Investing Activities

Cash flows from investing activities primarily consist of cash amounts paid in acquisitions, capital expenditures, and cash contributions to our joint ventures. Changes in capital expenditures between periods primarily result from increases or decreases in our growth capital expenditures to fund our construction and expansion projects.

Three months ended March 31, 2010 compared to three months ended March 31, 2009. Cash used in investing activities during 2010 was $266.1 million as compared to $384.4 million for 2009. Total capital expenditures (excluding the allowance for equity funds used during construction) for 2010 were $119.7 million, net of changes in accruals of $22.2 million. This compares to total capital expenditures (excluding the allowance for equity funds used during construction) for 2009 of $263.8 million, including changes in accruals of $71.3 million. In addition, in 2010 we paid cash for acquisitions of $149.6 million and made advances to our joint ventures of $0.1 million. We paid cash for acquisitions of $5.5 million and made advances to our joint ventures of $119.9 million ($111.0 million to MEP and $8.9 million to FEP) during 2009.

Growth capital expenditures for 2010, before changes in accruals, were $81.9 million for our midstream and intrastate transportation and storage segments, $30.5 million for our interstate transportation segment, and $9.9 million for our retail propane segment and all other. We also incurred $19.6 million of maintenance capital expenditures, of which $7.6 million related to our midstream and intrastate transportation and storage segments, $3.7 million related to our interstate segment and $8.3 million related to our retail propane segment and all other.

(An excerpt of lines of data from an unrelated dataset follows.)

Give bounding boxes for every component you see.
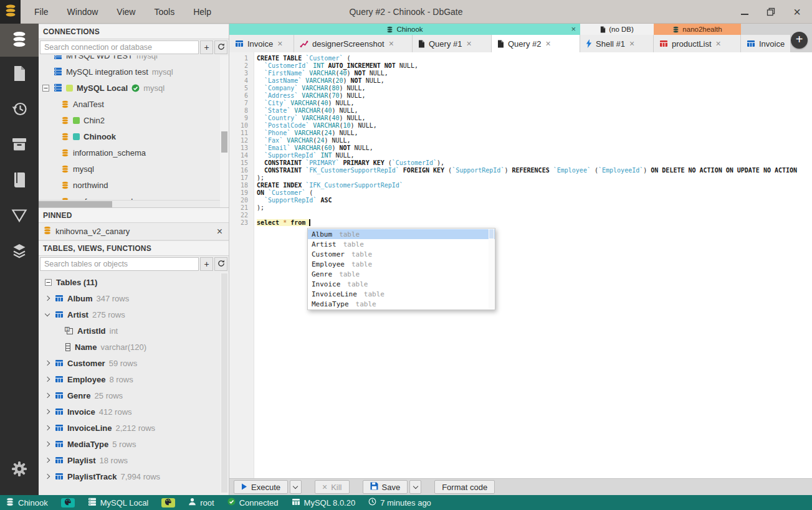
table-item[interactable]: Album347 rows (39, 290, 220, 306)
close-tab-icon[interactable]: × (389, 39, 394, 49)
new-tab-button[interactable]: + (791, 32, 808, 49)
tab-group-header[interactable]: (no DB) (580, 24, 654, 35)
refresh-tables-button[interactable] (214, 257, 227, 271)
tab-shell-1[interactable]: Shell #1× (580, 35, 654, 52)
code-line[interactable]: `State` VARCHAR(40) NULL, (257, 107, 812, 115)
tab-group-header[interactable]: Chinook× (229, 24, 580, 35)
table-item[interactable]: Artist275 rows (39, 306, 220, 323)
chevron-right-icon[interactable] (45, 296, 50, 301)
autocomplete-item[interactable]: Albumtable (308, 229, 495, 239)
connection-database-item[interactable]: northwind (39, 177, 220, 193)
close-tab-icon[interactable]: × (716, 39, 721, 49)
collapse-box-icon[interactable] (44, 279, 52, 286)
tables-root-item[interactable]: Tables (11) (39, 274, 220, 290)
menu-help[interactable]: Help (193, 7, 211, 17)
autocomplete-scrollbar[interactable] (489, 229, 494, 309)
chevron-right-icon[interactable] (45, 409, 50, 414)
tab-group-header[interactable]: nano2health (654, 24, 741, 35)
code-line[interactable]: `Email` VARCHAR(60) NOT NULL, (257, 144, 812, 152)
restore-button[interactable] (766, 7, 776, 17)
rail-item-favorites[interactable] (0, 163, 39, 199)
close-button[interactable]: × (792, 7, 802, 17)
rail-item-history[interactable] (0, 92, 39, 128)
autocomplete-item[interactable]: MediaTypetable (308, 299, 495, 309)
code-line[interactable]: select * from (257, 219, 812, 227)
minimize-button[interactable] (740, 7, 750, 17)
menu-file[interactable]: File (34, 7, 49, 17)
close-tab-icon[interactable]: × (629, 39, 634, 49)
code-line[interactable]: `CustomerId` INT AUTO_INCREMENT NOT NULL… (257, 62, 812, 70)
database-color-swatch[interactable] (61, 498, 75, 508)
rail-item-plugins[interactable] (0, 234, 39, 270)
code-line[interactable]: CREATE TABLE `Customer` ( (257, 55, 812, 62)
add-connection-button[interactable]: + (200, 40, 213, 54)
rail-item-database[interactable] (0, 24, 39, 57)
tables-search-input[interactable] (40, 257, 199, 271)
close-tab-icon[interactable]: × (545, 39, 550, 49)
kill-button[interactable]: × Kill (315, 480, 350, 494)
connections-vertical-scrollbar[interactable] (220, 55, 229, 207)
autocomplete-item[interactable]: Employeetable (308, 259, 495, 269)
connection-server-item[interactable]: MYSQL WD TESTmysql (39, 55, 220, 64)
code-line[interactable]: `PostalCode` VARCHAR(10) NULL, (257, 122, 812, 130)
statusbar-status[interactable]: Connected (227, 498, 279, 508)
code-line[interactable]: CONSTRAINT `PRIMARY` PRIMARY KEY (`Custo… (257, 159, 812, 167)
menu-window[interactable]: Window (67, 7, 98, 17)
chevron-down-icon[interactable] (45, 311, 50, 316)
tab-query-1[interactable]: Query #1× (413, 35, 492, 52)
scrollbar-thumb[interactable] (489, 229, 494, 238)
connection-database-item[interactable]: information_schema (39, 144, 220, 161)
close-group-icon[interactable]: × (571, 24, 576, 34)
chevron-right-icon[interactable] (45, 361, 50, 366)
collapse-box-icon[interactable] (42, 85, 50, 92)
chevron-right-icon[interactable] (45, 442, 50, 446)
connection-database-item[interactable]: mysql (39, 161, 220, 177)
autocomplete-item[interactable]: Customertable (308, 249, 495, 259)
chevron-right-icon[interactable] (45, 377, 50, 382)
menu-view[interactable]: View (117, 7, 135, 17)
autocomplete-item[interactable]: Artisttable (308, 239, 495, 249)
scrollbar-thumb[interactable] (39, 201, 112, 207)
column-item[interactable]: 1ArtistIdint (39, 323, 220, 339)
tab-productlist[interactable]: productList× (654, 35, 741, 52)
code-line[interactable]: `LastName` VARCHAR(20) NOT NULL, (257, 77, 812, 85)
connections-search-input[interactable] (40, 40, 199, 54)
chevron-right-icon[interactable] (45, 474, 50, 479)
code-line[interactable]: `Address` VARCHAR(70) NULL, (257, 92, 812, 100)
menu-tools[interactable]: Tools (154, 7, 174, 17)
table-item[interactable]: PlaylistTrack7,994 rows (39, 468, 220, 484)
tab-designerscreenshot[interactable]: designerScreenshot× (294, 35, 413, 52)
code-line[interactable]: CREATE INDEX `IFK_CustomerSupportRepId` (257, 182, 812, 189)
connection-database-item[interactable]: Chinook (39, 128, 220, 144)
table-item[interactable]: Genre25 rows (39, 387, 220, 404)
rail-item-files[interactable] (0, 57, 39, 92)
close-tab-icon[interactable]: × (277, 39, 282, 49)
chevron-right-icon[interactable] (45, 393, 50, 398)
connections-horizontal-scrollbar[interactable] (39, 200, 220, 207)
code-line[interactable]: `City` VARCHAR(40) NULL, (257, 100, 812, 107)
pinned-item[interactable]: knihovna_v2_canary × (39, 223, 229, 240)
code-line[interactable]: `Phone` VARCHAR(24) NULL, (257, 130, 812, 137)
sql-editor[interactable]: 1234567891011121314151617181920212223 CR… (229, 52, 812, 478)
code-line[interactable]: `Country` VARCHAR(40) NULL, (257, 115, 812, 122)
rail-item-archive[interactable] (0, 128, 39, 163)
format-code-button[interactable]: Format code (434, 480, 495, 494)
autocomplete-item[interactable]: Invoicetable (308, 279, 495, 289)
refresh-connections-button[interactable] (214, 40, 227, 54)
connection-server-item[interactable]: MySQL integration testmysql (39, 64, 220, 80)
statusbar-database[interactable]: Chinook (6, 498, 48, 508)
statusbar-refresh-time[interactable]: 7 minutes ago (368, 498, 431, 508)
autocomplete-item[interactable]: InvoiceLinetable (308, 289, 495, 299)
rail-item-query-designer[interactable] (0, 199, 39, 234)
save-button[interactable]: Save (363, 480, 408, 494)
table-item[interactable]: Employee8 rows (39, 371, 220, 387)
save-dropdown-button[interactable] (409, 480, 421, 494)
chevron-right-icon[interactable] (45, 458, 50, 463)
code-line[interactable] (257, 212, 812, 219)
table-item[interactable]: MediaType5 rows (39, 436, 220, 452)
scrollbar-thumb[interactable] (221, 131, 227, 153)
chevron-right-icon[interactable] (45, 425, 50, 430)
code-line[interactable]: CONSTRAINT `FK_CustomerSupportRepId` FOR… (257, 167, 812, 174)
code-line[interactable]: `Company` VARCHAR(80) NULL, (257, 85, 812, 92)
column-item[interactable]: Namevarchar(120) (39, 339, 220, 355)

Growth capital expenditures for 2009, before changes in accruals, were $136.7 million for our midstream and intrastate transportation and storage segments, $28.9 million for our interstate transportation segment, and $12.3 million for our retail propane segment and all other. We also incurred $14.6 million in maintenance expenditures, of which $8.1 million related to our midstream and intrastate transportation and storage segments and $6.5 million related to our retail propane segment.

Financing Activities

Changes in cash flows from financing activities between periods primarily result from changes in the levels of borrowings and equity issuances, as discussed below under “Financing and Sources of Liquidity,” which are primarily used to fund our acquisitions and growth capital expenditures. Distributions to partners increase between the periods based on increases in the number of Common Units outstanding, as discussed below under “Cash Distributions.”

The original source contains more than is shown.